Nick Kroll: The DCM is the closest thing I’ve experienced to Woodstock—in part because it makes me feel like I’m part of a real artistic community and partly because I’m naked and on acid the whole time.
Amy Poehler (UCB Four): Early DCMs, our first ones, were only 24 hours. It was inspired by this great thing in Chicago called the Abbie Hoffman Festival, and they would stay up all night. So for the first couple [DCMs], my memories are just me staying up for 24 hours, because I was probably in 25 of the 45 shows. A lot of the memories are really drunken. Backstage was always as fun as onstage.
James Eason (of improv group Mother): It was maybe DCM 2 or 3, and Mother was the current Cagematch champ and was automatically in the DCM Cagematch. Scot [Armstrong] had… talked [Matt] Walsh, Horatio [Sanz] and Amy [Poehler] into sitting in with us. Apparently, on the way [to the theater], Horatio ordered pizza and wings from Domino’s. There we are having a great time playing with these improv idols, and the Domino’s pizza guy walks in. Horatio pays for it all and starts passing out pizzas to the crowd. Then he holds up the box of chicken wings. The crowd goes nuts. Horatio drop-kicks the wings into the audience. After the show, I saw Amy trying to appease an irate woman who’d gotten covered in awful, greasy chicken wings. Ever since then, it's been part of the pre-show [Cagematch] announcement [forbidding players from kicking chicken wings into the crowd].
Mike Still (Death by Roo Roo): The marathon has all sorts of shows that are just so strange. And [John] Gemberling—I think this was 2010— had a show called Babies and Mommies, and everyone onstage had to either be a baby or a mommy. It was so creepy. I had borrowed a robe from my girlfriend at the time. Seth Morris was playing a baby, and he was like, “Hey, can I borrow your bathrobe tie?” And I was like, “Sure,” and I give it to him. He went out completely naked except for an umbilical cord—that was the tie thing. But in order to affix it to himself he had it in his ass crack, so I was worried I was going to get in trouble with my girlfriend at the time when she saw that her bathrobe was in Seth Morris’s ass.
Shannon O’Neill (Optimist International, the Stepfathers): My very first DCM was 2001, and I participated in a show called Substance Abuse. The premise was [that] everyone in the group would abuse a substance anytime an audience member yelled it out. Some of the substances were diet pills (just candy), absinthe (just beer, I think), Manischewitz, man come (icing)—mine was tequila—real-deal, cheap-ass Jose Cuervo.
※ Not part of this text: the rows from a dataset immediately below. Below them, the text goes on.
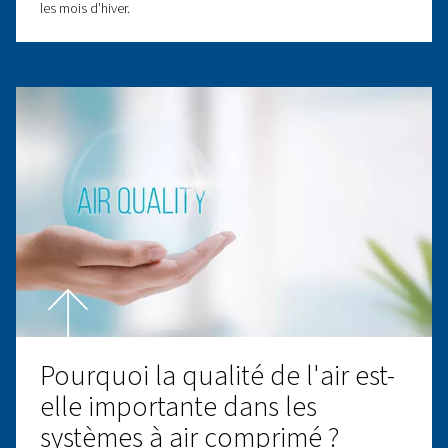
Filtres de ligne
Passez aux filtres à air comprimé de Worthington Creyss
une efficacité énergétique inégalée et des performan
traitement de l’air supérieures et fiables qui dépasse
concurrence.
Découvrir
The show was Saturday at 6am, and I had been interning the entire night before. Around midnight, Amy Poehler asked if I wanted a beer, and I couldn’t say no. Six a.m. rolls around, I’ve been awake all night, the rest of my team came to the theater just for the show, and there I was, black-out drunk. There were about ten people in the audience; four of them were my friends shouting, “Tequila!” any chance they got. Long story short, I got offstage and puked in a trash can, and when I arrived back at the theater around 7pm the next night, Susan Hale, the manager at the time, looked me in the eyes and said, “You were supposed to be my good intern.”
Chris Gethard (Optimist International, the Stepfathers): [Substance Abuse] quickly ascended—some would say descended, but I think those people don’t know art—into Shannon screaming and crying, interrupting every scene, giving long monologues about her childhood interspersed with hard-to-decipher fantasies about a unicorn and ended with her dragging a garbage can to the edge of the stage and repeatedly vomiting into it. I am not being facetious when I say it was one of the greatest comedic performances I’ve ever seen.